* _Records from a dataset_

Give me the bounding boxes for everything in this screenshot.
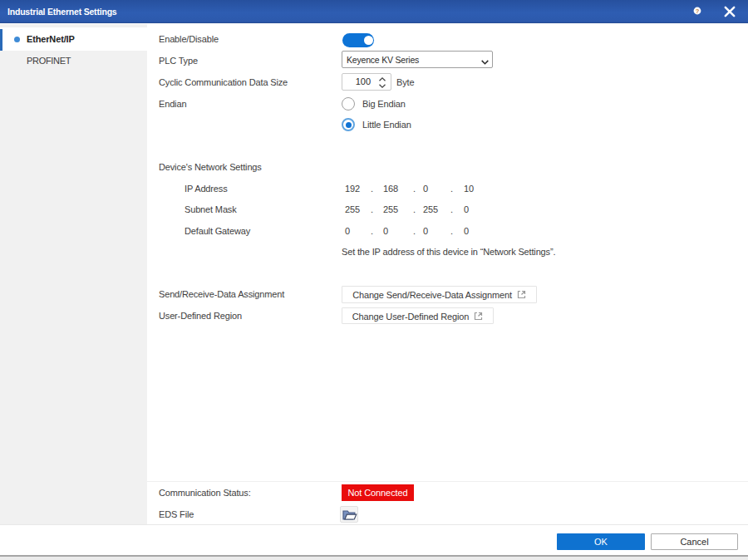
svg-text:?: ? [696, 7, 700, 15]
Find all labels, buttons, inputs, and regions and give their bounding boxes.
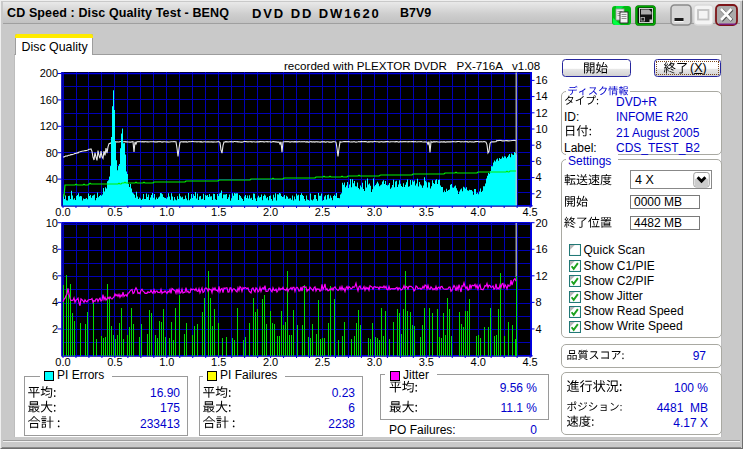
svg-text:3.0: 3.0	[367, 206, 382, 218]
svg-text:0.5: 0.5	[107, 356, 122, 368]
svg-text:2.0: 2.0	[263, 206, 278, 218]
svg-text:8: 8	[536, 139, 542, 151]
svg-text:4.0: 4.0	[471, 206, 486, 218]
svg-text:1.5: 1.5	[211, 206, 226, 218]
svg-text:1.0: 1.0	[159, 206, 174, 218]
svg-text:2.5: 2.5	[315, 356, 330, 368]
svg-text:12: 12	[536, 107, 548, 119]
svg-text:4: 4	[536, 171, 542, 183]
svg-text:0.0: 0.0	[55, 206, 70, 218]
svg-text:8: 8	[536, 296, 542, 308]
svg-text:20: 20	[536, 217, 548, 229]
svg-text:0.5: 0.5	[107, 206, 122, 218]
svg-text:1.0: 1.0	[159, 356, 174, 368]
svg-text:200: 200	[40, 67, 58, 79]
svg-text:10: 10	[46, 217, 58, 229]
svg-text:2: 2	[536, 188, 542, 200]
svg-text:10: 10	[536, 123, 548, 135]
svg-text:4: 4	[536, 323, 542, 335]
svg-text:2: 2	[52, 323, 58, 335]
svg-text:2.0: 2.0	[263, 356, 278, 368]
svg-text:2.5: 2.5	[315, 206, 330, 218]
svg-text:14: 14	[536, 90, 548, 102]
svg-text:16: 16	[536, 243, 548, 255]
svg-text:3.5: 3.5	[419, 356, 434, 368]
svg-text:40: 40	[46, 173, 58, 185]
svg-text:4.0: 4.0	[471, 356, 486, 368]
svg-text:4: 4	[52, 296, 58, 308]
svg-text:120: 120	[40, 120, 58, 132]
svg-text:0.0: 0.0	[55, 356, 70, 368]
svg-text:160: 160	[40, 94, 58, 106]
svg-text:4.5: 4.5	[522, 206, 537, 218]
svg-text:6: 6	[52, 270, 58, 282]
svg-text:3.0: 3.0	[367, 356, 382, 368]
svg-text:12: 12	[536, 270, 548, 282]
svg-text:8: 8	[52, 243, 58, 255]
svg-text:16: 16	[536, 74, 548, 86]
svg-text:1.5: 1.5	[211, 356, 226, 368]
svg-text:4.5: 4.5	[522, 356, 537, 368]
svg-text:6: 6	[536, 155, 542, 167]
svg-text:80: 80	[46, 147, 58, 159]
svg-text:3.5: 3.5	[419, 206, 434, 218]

* _Problem description_
Find every line in the records that contains the word "boxes"; copy those lines.

* _Output of the task_
Give me the bounding boxes for everything in this screenshot.
Find all labels, buttons, inputs, and regions and give their bounding boxes.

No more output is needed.